The data should be written out in full, exactly as it stands, and the pictures dropped.
═════ INPUT RECORDS ═════
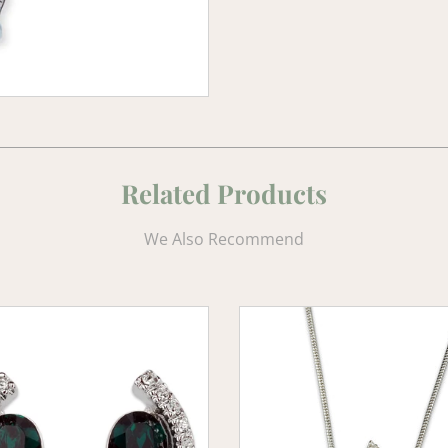
Related Products
We Also Recommend
d
Emerald
e
Elegance
Crystal
s
Pendant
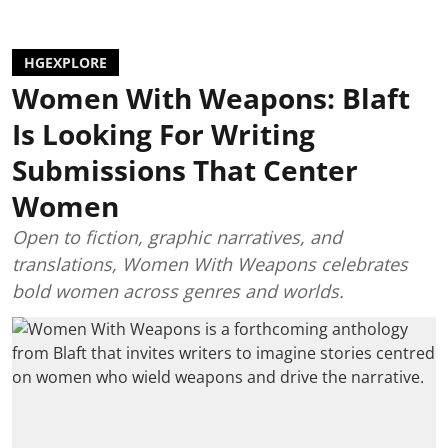
HGEXPLORE
Women With Weapons: Blaft
Is Looking For Writing
Submissions That Center
Women
Open to fiction, graphic narratives, and
translations, Women With Weapons celebrates
bold women across genres and worlds.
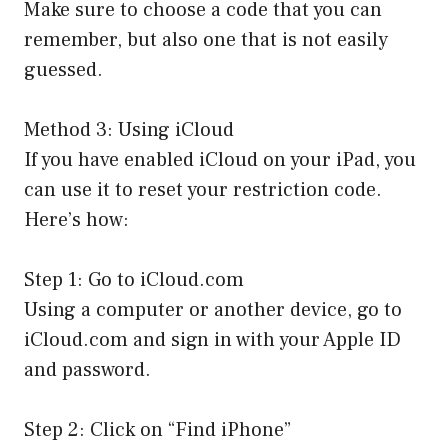
Make sure to choose a code that you can
remember, but also one that is not easily
guessed.
Method 3: Using iCloud
If you have enabled iCloud on your iPad, you
can use it to reset your restriction code.
Here’s how:
Step 1: Go to iCloud.com
Using a computer or another device, go to
iCloud.com and sign in with your Apple ID
and password.
Step 2: Click on “Find iPhone”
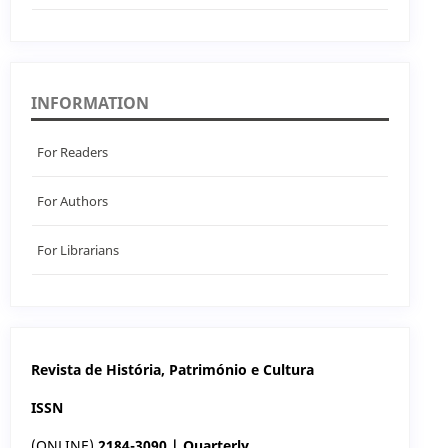
INFORMATION
For Readers
For Authors
For Librarians
Revista de História, Património e Cultura
ISSN
(ONLINE)
2184-3090 | Quarterly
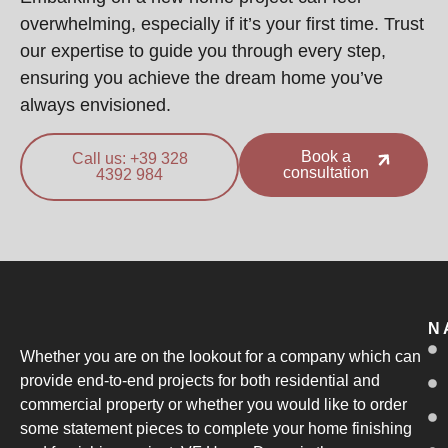
overwhelming, especially if it’s your first time. Trust
our expertise to guide you through every step,
ensuring you achieve the dream home you’ve
always envisioned.
Book a
Call us: +39 328
consultation
4392 984
N
Whether you are on the lookout for a company which can
provide end-to-end projects for both residential and
commercial property or whether you would like to order
some statement pieces to complete your home finishing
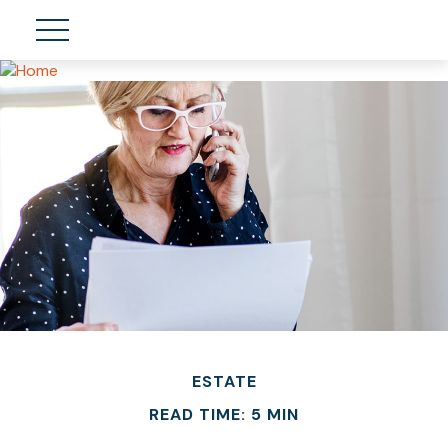
ESTATE
READ TIME: 5 MIN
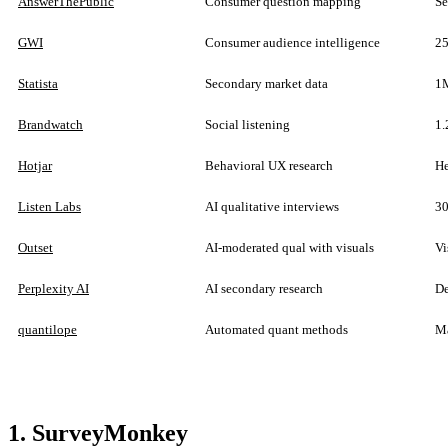
AnswerThePublic
Consumer question mapping
Se
GWI
Consumer audience intelligence
25
Statista
Secondary market data
1M
Brandwatch
Social listening
1.
Hotjar
Behavioral UX research
He
Listen Labs
AI qualitative interviews
30
Outset
AI-moderated qual with visuals
Vi
Perplexity AI
AI secondary research
De
quantilope
Automated quant methods
Ma
1. SurveyMonkey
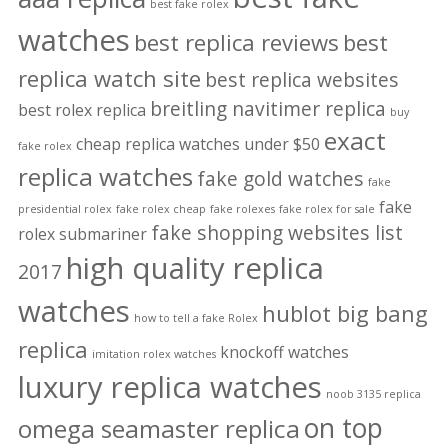
best fake rolex
watches
best replica reviews
best
replica watch site
best replica websites
breitling navitimer replica
best rolex replica
buy
exact
cheap replica watches under $50
fake rolex
replica watches
fake gold watches
fake
fake
presidential rolex
fake rolex cheap
fake rolexes
fake rolex for sale
fake shopping websites list
rolex submariner
high quality replica
2017
watches
hublot big bang
how to tell a fake Rolex
replica
knockoff watches
imitation rolex watches
luxury replica watches
noob 3135 replica
on top
omega seamaster replica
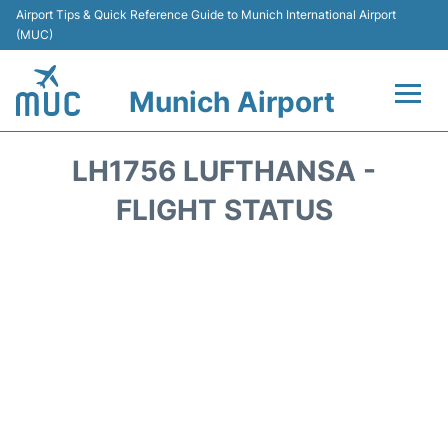
Airport Tips & Quick Reference Guide to Munich International Airport
(MUC)
Munich Airport
Flights&Airlines +
LH1756 LUFTHANSA -
Terminals Info
FLIGHT STATUS
Parking
Transport
Car Rental
Faqs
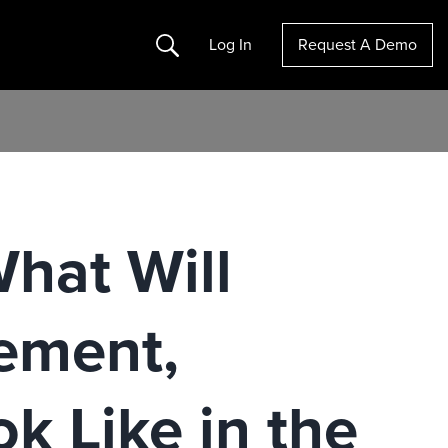
Search
Log In
Request A Demo
hat Will
ement,
k Like in the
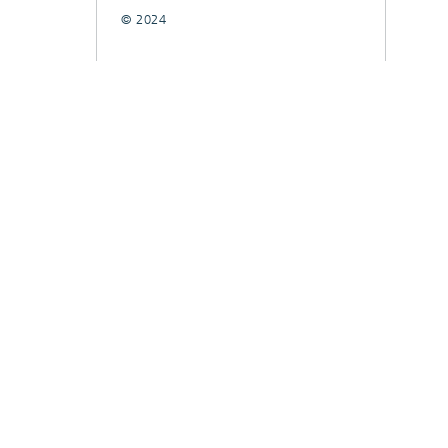
© 2024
═════
→ **ANSWER TO THIS TASK**:
Related Products
We Also Recommend
d
Emerald
e
Elegance
Crystal
s
Pendant
HGEXPLORE
Women With Weapons: Blaft
Is Looking For Writing
Submissions That Center
Women
Open to fiction, graphic narratives, and
translations, Women With Weapons celebrates
bold women across genres and worlds.
Make sure to choose a code that you can
remember, but also one that is not easily
guessed.
Method 3: Using iCloud
If you have enabled iCloud on your iPad, you
can use it to reset your restriction code.
Here’s how:
Step 1: Go to iCloud.com
Using a computer or another device, go to
iCloud.com and sign in with your Apple ID
and password.
Step 2: Click on “Find iPhone”
INFORMATION
For Readers
For Authors
For Librarians
Revista de História, Património e Cultura
ISSN
(ONLINE)
2184-3090 | Quarterly
overwhelming, especially if it’s your first time. Trust
our expertise to guide you through every step,
ensuring you achieve the dream home you’ve
always envisioned.
Book a
Call us: +39 328
consultation
4392 984
N
Whether you are on the lookout for a company which can
provide end-to-end projects for both residential and
commercial property or whether you would like to order
some statement pieces to complete your home finishing
ESTATE
READ TIME: 5 MIN
AnswerThePublic
Consumer question mapping
Se
GWI
Consumer audience intelligence
25
Statista
Secondary market data
1M
Brandwatch
Social listening
1.
Hotjar
Behavioral UX research
He
Listen Labs
AI qualitative interviews
30
Outset
AI-moderated qual with visuals
Vi
Perplexity AI
AI secondary research
De
quantilope
Automated quant methods
Ma
1. SurveyMonkey
best fake rolex
watches
best replica reviews
best
replica watch site
best replica websites
breitling navitimer replica
best rolex replica
buy
exact
cheap replica watches under $50
fake rolex
replica watches
fake gold watches
fake
fake
presidential rolex
fake rolex cheap
fake rolexes
fake rolex for sale
fake shopping websites list
rolex submariner
high quality replica
2017
watches
hublot big bang
how to tell a fake Rolex
replica
knockoff watches
imitation rolex watches
luxury replica watches
noob 3135 replica
on top
omega seamaster replica
Airport Tips & Quick Reference Guide to Munich International Airport
(MUC)
Munich Airport
Flights&Airlines +
LH1756 LUFTHANSA -
Terminals Info
FLIGHT STATUS
Parking
Transport
Car Rental
Faqs
Search
Log In
Request A Demo
hat Will
ement,
k Like in the
© 2024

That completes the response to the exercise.